4. Nerve damage or sensation changes in the leg - The specific nerve that we would be concerned about is the sciatic nerve. If nerve damage or sensation changes in the leg developed, then you may feel some pain, discomfort or electrical type of shock that radiates down the leg. This is extremely rare since the implant is placed higher than where the nerve is located. If this occurs, then we would try conservative therapy first to let the swelling and wound healing process take place. We could also add ultrasound therapy along with medical therapy, such as neurontin, Vitamin B6, and B12. However, if the problem persists, then the implant may need to be removed. As we stated, this is a very rare problem; however, what is more common is that one may experience some temporary skin sensation changes, either numbness or sweating of the buttock area along with temperature changes in the buttock area – the sensation of feeling cool or warm. This typically resolves over a one to three-month period, and it is usually from swelling. We could also add ultrasound therapy along with medical therapy, such as neurontin, Vitamin B6, and B12 as treatment. These will sometimes help, but be sure to consult with Dr. Mendieta first.

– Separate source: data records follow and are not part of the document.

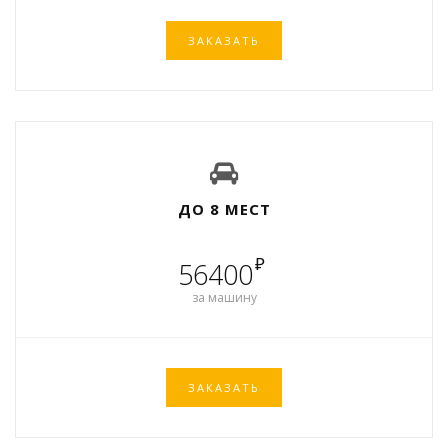
ЗАКАЗАТЬ
ДО 8 МЕСТ
₽
56400
за машину
ЗАКАЗАТЬ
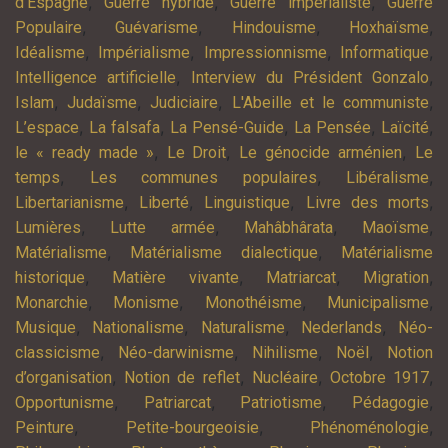
,
,
,
d'Espagne
Guerre hybride
Guerre impérialiste
Guerre
,
,
,
,
Populaire
Guévarisme
Hindouisme
Hoxhaïsme
,
,
,
,
Idéalisme
Impérialisme
Impressionnisme
Informatique
,
,
Intelligence artificielle
Interview du Président Gonzalo
,
,
,
,
Islam
Judaïsme
Judiciaire
L'Abeille et le communiste
,
,
,
,
,
L’espace
La falsafa
La Pensé-Guide
La Pensée
Laïcité
,
,
,
le « ready made »
Le Droit
Le génocide arménien
Le
,
,
,
temps
Les communes populaires
Libéralisme
,
,
,
,
Libertarianisme
Liberté
Linguistique
Livre des morts
,
,
,
,
Lumières
Lutte armée
Mahâbhârata
Maoïsme
,
,
Matérialisme
Matérialisme dialectique
Matérialisme
,
,
,
,
historique
Matière vivante
Matriarcat
Migration
,
,
,
,
Monarchie
Monisme
Monothéisme
Municipalisme
,
,
,
,
Musique
Nationalisme
Naturalisme
Nederlands
Néo-
,
,
,
,
classicisme
Néo-darwinisme
Nihilisme
Noël
Notion
,
,
,
,
d’organisation
Notion de reflet
Nucléaire
Octobre 1917
,
,
,
,
Opportunisme
Patriarcat
Patriotisme
Pédagogie
,
,
,
Peinture
Petite-bourgeoisie
Phénoménologie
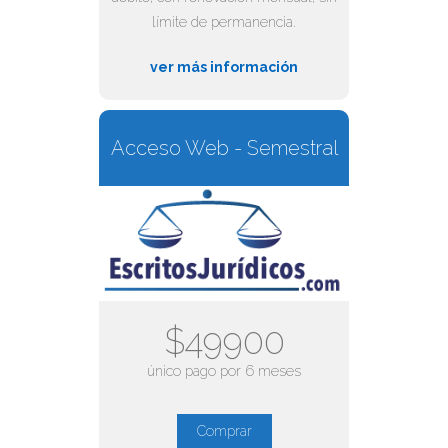
límite de permanencia.
ver más información
Acceso Web - Semestral
$49900
único pago por 6 meses
Comprar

5. Displacement of the implant - In this scenario, the implant moves too far down the buttock area or to far to the side. The reason why is because the implant dissects down the tissues and creates a bigger implant pocket. The correction would require either internal suturing or making a new capsule that Dr. Mendieta could use for the implant, which may be placed back after three months.
6. Wound healing problems or wound dehiscence - The wound may open up, requiring dressing changes until it heals. The area in which the incision is placed, which is right down the center of the sacrum, has tension and is in an area that is difficult to keep clean. Therefore, in some patients, minor wound problems develop, like the wound opens or has persistent drainage. This problem usually resolves on its own and it just a matter of letting time heal the wound.
7. Prolonged fluid drainage from the incision site - This is usually localized fluid that surrounds the incision site, not the implant. Many times it may require that the wound needs to be explored to determine that it is not a more severe infection. Often, it is a suture that has become infected and needs to be removed. The solution may be to either remove the suture or require that the wound be left open and allow it to heal on its own over time with the aid of dressing changes.
8. Fluid collection around the implant - This is most likely a seroma, which is a clear sterile fluid that the body produces as a reaction to a foreign object – the implant. This can easily be drained with a needle. It is a benign problem that usually resolves on its own and may not require drainage. Very rarely will it require more aggressive therapy like drainage, re-operation, or sclerosis. However, it is important to distinguish this fluid from an infection. An infection is very different and will require the removal of the implant.
9. Bad scarring - This is hardly ever a problem because of the location of the
scar. It is in the middle of the sacrum and is very inconspicuous, so it is hard to see. Even if you do get a bad scar, it will be hard for anyone to notice. The scar, however, can itch.
10. Asymmetry (one side of the buttock looks different than the other side) - This really is not even a complication because it is part of our normal anatomy to have one side of the body different than the other. However, when we perform the augmentation, you may become more aware of the differences. If you look at your photos before surgery, you will see that the differences already existed before.